Merci beaucoup ! J'ai enfin réussi à trouver les fichiers virus barrier x6, il y en avait 52 !  J'ai aussi réussi à tout supprimer sans problème. Ca fait presque un an que je cherchais comment faire . 

Merci pour les liens !


----------



## JPTK (12 Janvier 2013)

Si l'icône reste dans la barre de menu, avec "commande + clic", tu devrais pour la virer.


----------



## Diana.sofia (13 Janvier 2013)

JPTK a dit:


> Si l'icône reste dans la barre de menu, avec "commande + clic", tu devrais pour la virer.



Je n'arrive pas à la virer, même en faisant cmd+clic mais j'ai réussi à à peu près tout supprimer sauf un truc, le '' netupdate agent'' ça me dit qu'il est ouvert alors que non. Je vais essayer de re télécharger un .dmg pour voir si maintenant ça marche !

Je vous tiens au courant


----------



## Arlequin (13 Janvier 2013)

regarde dans le moniteur d'activité et quitte ce process.

ca devrait le faire


----------



## Diana.sofia (13 Janvier 2013)

Arlequin a dit:


> regarde dans le moniteur d'activité et quitte ce process.
> 
> ca devrait le faire




Sauf erreur c'est déjà ce que j'ai fait, il me semblait pas qu'il était ouvert donc je suis allée sous '' forcer à quitter '' mais l'application netupdate n'y apparait pas. :mouais:.

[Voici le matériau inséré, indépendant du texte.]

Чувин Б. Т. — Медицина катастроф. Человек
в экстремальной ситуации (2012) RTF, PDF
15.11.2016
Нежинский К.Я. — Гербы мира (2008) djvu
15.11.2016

J'ai télécharger le désintallateur d'intego qu'on m'a mis en .zip plus haut, le problème c'est que leur désintallateur me dit que je n'ai aucun logiciel à désinstaller...


----------



## Arlequin (13 Janvier 2013)

Diana.sofia a dit:


> Sauf erreur c'est déjà ce que j'ai fait, il me semblait pas qu'il était ouvert donc je suis allée sous '' forcer à quitter '' mais l'application netupdate n'y apparait pas. :mouais:.
> 
> J'ai télécharger le désintallateur d'intego qu'on m'a mis en .zip plus haut, le problème c'est que leur désintallateur me dit que je n'ai aucun logiciel à désinstaller...



alors installe le

et ensuite désinstalle proprement


----------



## JPTK (13 Janvier 2013)

Arlequin a dit:


> alors installe le
> 
> et ensuite désinstalle proprement



Ah bah nan ! :rateau:
S'il lui reste juste l'icône dans la barre de menu ça va non ? 

T'es sûre Diana.sofia que tu as bien fait un glissé extirpé avec la touche commande ? 

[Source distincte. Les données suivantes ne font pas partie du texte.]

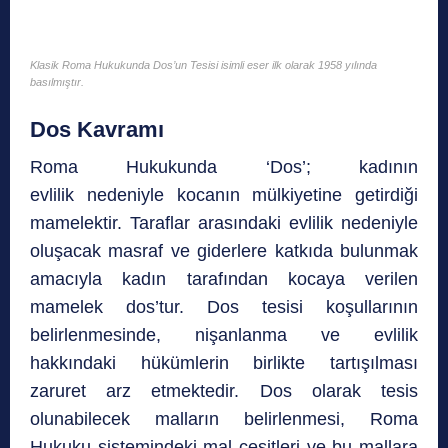
Klasik Roma Hukukunda Dos’un Tesisi isimli eser ilk olarak 1958 yılında
basılmıştır.
Dos Kavramı
Roma Hukukunda ‘Dos’; kadının
evlilik nedeniyle kocanın mülkiyetine getirdiği
mamelektir. Taraflar arasındaki evlilik nedeniyle
oluşacak masraf ve giderlere katkıda bulunmak
amacıyla kadın tarafından kocaya verilen
mamelek dos’tur. Dos tesisi koşullarının
belirlenmesinde, nişanlanma ve evlilik
hakkındaki hükümlerin birlikte tartışılması
zaruret arz etmektedir. Dos olarak tesis
olunabilecek malların belirlenmesi, Roma
Hukuku sistemindeki mal çeşitleri ve bu mallara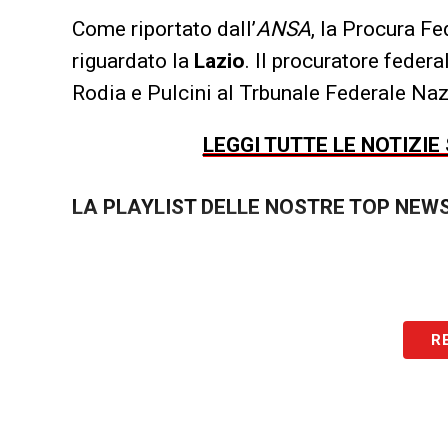
Come riportato dall’
ANSA
, la Procura Fe
riguardato la
Lazio
. Il procuratore federa
Rodia e Pulcini al Trbunale Federale Nazi
LEGGI TUTTE LE NOTIZIE
LA PLAYLIST DELLE NOSTRE TOP NEW
R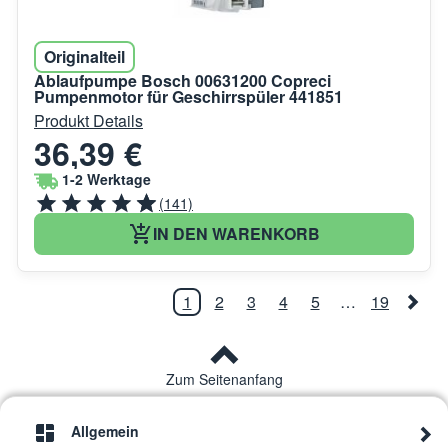
Originalteil
Ablaufpumpe Bosch 00631200 Copreci
Pumpenmotor für Geschirrspüler 441851
Produkt Details
36,39 €
1-2 Werktage
(141)
IN DEN WARENKORB
1
2
3
4
5
…
19
Zum Seitenanfang
Allgemein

Et MAINTENANCE ? Ça n'a rien donné pour les .dmg ?
C'est quand même fou qu'on ait pas de solution à te proposer pour ça :hein:


----------



## Diana.sofia (13 Janvier 2013)

JPTK a dit:


> Ah bah nan ! :rateau:
> S'il lui reste juste l'icône dans la barre de menu ça va non ?
> 
> T'es sûre Diana.sofia que tu as bien fait un glissé extirpé avec la touche commande ?
> ...



Oui j'ai bien appuyé sur cmd et glissé l'icône hors de la barre, mais elle est décidée à rester à sa place 

Sinon pour '' maintenance'' la version qui m'a été proposée en .zip ne fonctionne pas sur mon mac (lion)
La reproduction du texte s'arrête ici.